Solved – Comparing 2 time series in R

rsurveytime series

I was wondering what kind of tests one would use to compare these two time series.

The first data set(in percentages) are results from a weekly survey that asks a YES/NO question on whether someone has a full time job.

The second data set are weekly sales totals.

I have the same number of data points (300).

Any suggestions on what types of analysis I could do with this set? or how to analyze the trends?

So far I attempted a Cross correlation Function in R and found a 0.39 correlation when the survey data leads by 3 weeks.

I also compared the HoltWinters exponentially smoothed daily values with the daily sales values and found a maximum correlation of 0.45 at lead = 12.

Any suggestions would be appreciated.

Thanks

Best Answer

There are a number of possible models at a variety of levels of complexity. These include (some are very closely related):

Time series regression with lagged variables

Lagged regression models.

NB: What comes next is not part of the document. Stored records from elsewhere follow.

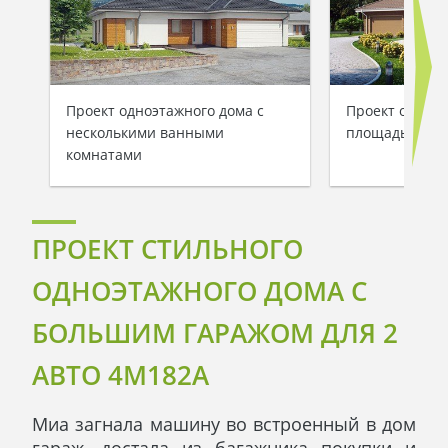
Проект одноэтажного дома с
Проект одноэт
несколькими ванными
площадью 215 
комнатами
ПРОЕКТ СТИЛЬНОГО
ОДНОЭТАЖНОГО ДОМА С
БОЛЬШИМ ГАРАЖОМ ДЛЯ 2
АВТО 4M182A
Миа загнала машину во встроенный в дом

See also distributed lag models

Regression with autocorrelated errors

Transfer function modelling /lagged regression with autocorrelated errors

ARMAX models

Vector autoregressive models

State-space/dynamic linear models can incorporate both autocorrelated and regression components

Because your input series is 0/1 you may want to look at lagged regression with autocorrelated errors, but watch for seasonal and calendar effects (like holidays).

So simple-ish models might perhaps look something like

$\qquad\text{ Sales}_t = \phi_0+\phi_1\,\text{Sales}_{t-1} +\beta_3\,\text{job}_{t-3}+\beta_4\,\text{job}_{t-4}+\epsilon_t$

or perhaps something like

$\qquad\text{ Sales}_t = \alpha +\beta_3\,\text{job}_{t-3}+\beta_{12}\,\text{job}_{t-12}+\text{seasonal}_{t}+\eta_t$

where $\eta_t$ is in turn some ARMA model for the noise term (though you may well want more lags in there than just one) -- or a variety of other possibilities. [The seasonal term above doesn't have a parameter because it's likely to have several components, and so several parameters; consider it a placeholder for a model for that component of the data. Neither of those models are likely to be sufficient, they're just to get a general sense of what a simple model might look like]

You may also want to consider whether the binary job-status variable needs a model itself (if you want to forecast further than the smallest lag involving it, it may well be essential to at least consider whether there are any such effects there -- see transfer function models, but you have to consider the special nature of the binary variable)

Once you have an appropriate model for sales that captures the main features well, you can look as testing. You should have enough data (looks like several years) to hold some data out for out-of-sample model testing and validation. I'd start by considering the features of sales alone - is it stationary? Autocorrelated? Does it experience any seasonal/cyclical or calendar components? Are there other major drivers to consider?

Since you mention R, note that the function tslm in the package forecast can be handy for including seasonal or trend components in regression models.

A book that discusses nearly all of those topics is Shumway and Stoffer Time Series Analysis and its Applications (3rd ed is at Stoffer's page here). Another highly recommended text is Forecasting Principles and Practice, Hyndman and Athana­sopou­los, here, which covers some of the things I mentioned (but not as many).